During the ongoing fight between the Zephyrs and the Hurricane, the Biggest Bird descended from her Mountain on the original sun to build the Islands of Sheridan as her paradise on Earth. She taught the first man, Nemo, what to eat, and how to eat, and bore him sons and daughters from an egg. She declared Nemo the first Virgil Blue, leader of the Sheridanian congregation, and ever since, the title has passed from generation to generation. Lesser Virgils guide students’ understanding of the Blue Virgil’s sacred truth.

After leaving her islands behind, the Biggest Bird erected the rest of Earth. Thus, her influence is seen in art, ideology, and philosophy the world over. Virgil Blue’s monastery on the main island houses a library of texts from every earthly area and every time-period, annotated to outline featherprints from the Biggest Bird’s act of creation. Her wisdom is found in fiction and nonfiction. In physics and magic. In sand and sky. There are no coincidences.
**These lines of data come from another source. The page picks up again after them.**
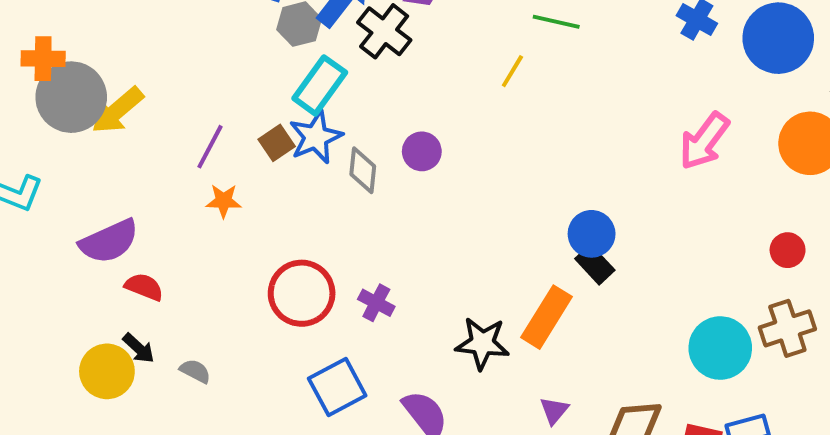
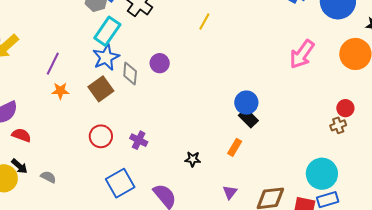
brown square: (277, 143) -> (101, 89), moved, size x1.4
red circle: (302, 293) -> (101, 136), size x0.7
orange rectangle: (547, 317) -> (235, 147), moved, size x0.6
brown cross: (787, 328) -> (338, 125), moved, size x0.6
black star: (482, 343) -> (193, 159), size x0.6
cyan circle: (720, 348) -> (322, 174), moved

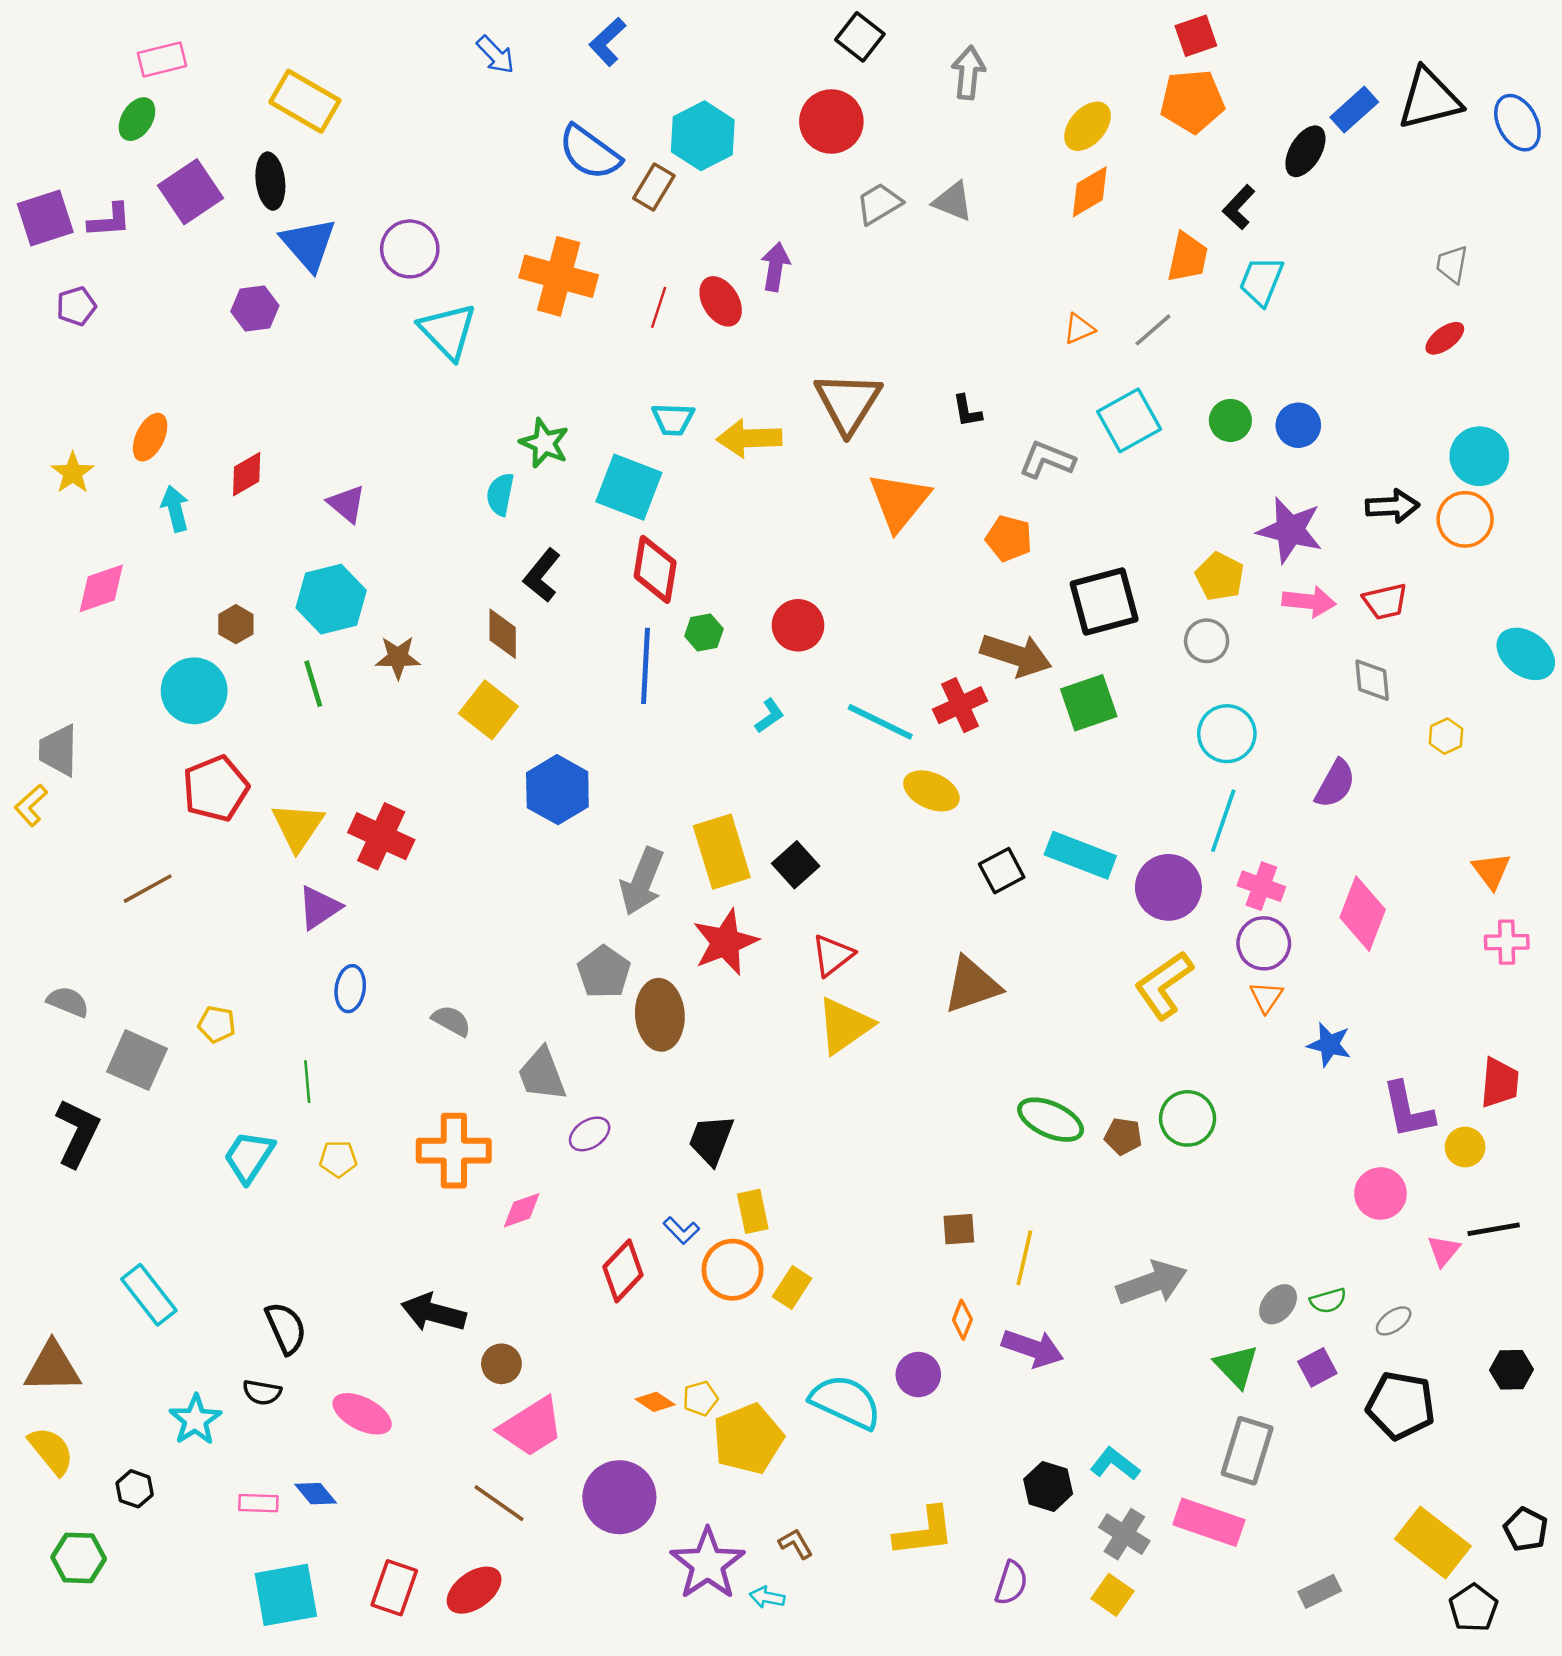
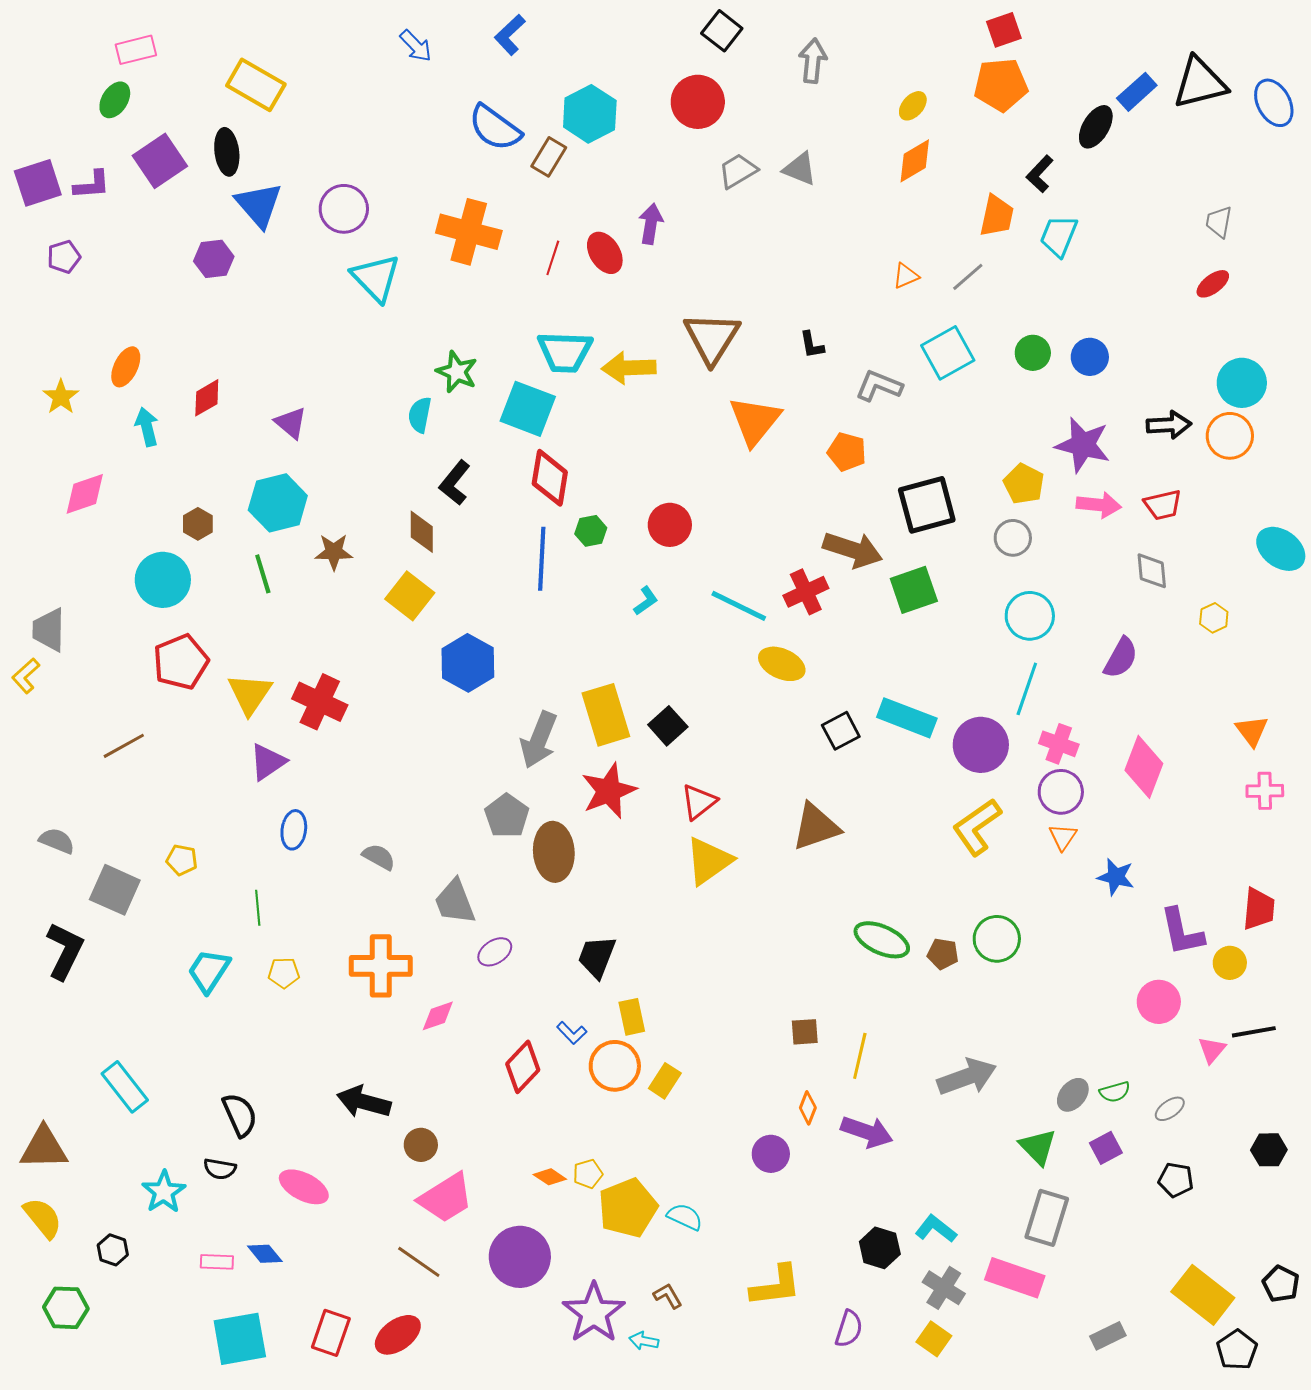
yellow ellipse: (1087, 126) -> (913, 106), size x0.7
cyan trapezoid: (673, 419) -> (565, 352), size x1.5
cyan semicircle: (846, 1402) -> (685, 1217), moved, size x0.6
black pentagon: (1401, 1405) -> (1176, 1180), size x0.6

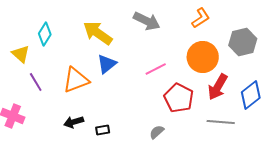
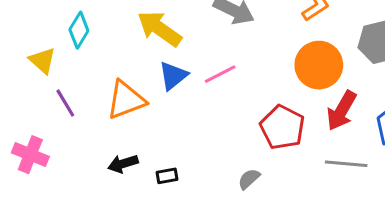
pink line: (156, 69) -> (220, 74), moved

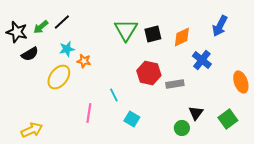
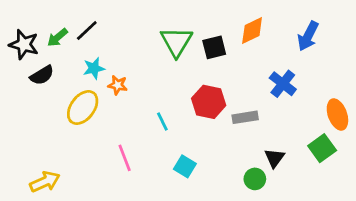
orange diamond: (182, 37) -> (252, 30), moved
cyan line: (114, 95) -> (162, 122), moved
pink line: (89, 113) -> (125, 158), turned -30
green square: (228, 119) -> (322, 148), moved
Doesn’t that sound familiar, Jay?

Jay squinted at the text. Yes, this did sound familiar: this must have been the red card-stock pamphlet Faith claimed the monks gave her in Wyoming. But the art wasn’t Faith’s style, and the text didn’t sound like her at all. Did Beatrice help her fabricate a religion inspired by LuLu’s, just to baffle him? Was Dan involved, too?

Today the Biggest Bird resides on her Mountain on the original sun in the next eternity, where our worms will someday join her. It is therefore speculated that altitude marked her seal of approval when she made the Earth. Foothills grew beneath her flight-path and mountains sprouted where she deigned to land. This brands Sheridan as the holiest area on Earth: the main island extends from the seafloor to a permanent cap of clouds. Including its height beneath the ocean, it is the tallest mountain on Earth.

The Islands of Sheridan bear a population of sparse thousands, mostly ancestors of the egg-born. Almost a quarter devote years of their lives to monasticism. Virgil Blue’s monastery is home to a hundred students and a circle of lesser Virgils. Satellite-groups exhibit unique and varied practices like masked dancing festivals, deity-visualization exercises, and spiritual agriculture. Only three commandments assert themselves across all islanders:

Never harm or photograph birds.

Never consume centipede except when prepared by Virgil Blue.

Never climb above the permanent cloud-cover. Sheridan’s peak is always obscured. It must remain so.

Jay Diaz-Jackson, remember these rules when you visit Sheridan. We expect you shortly.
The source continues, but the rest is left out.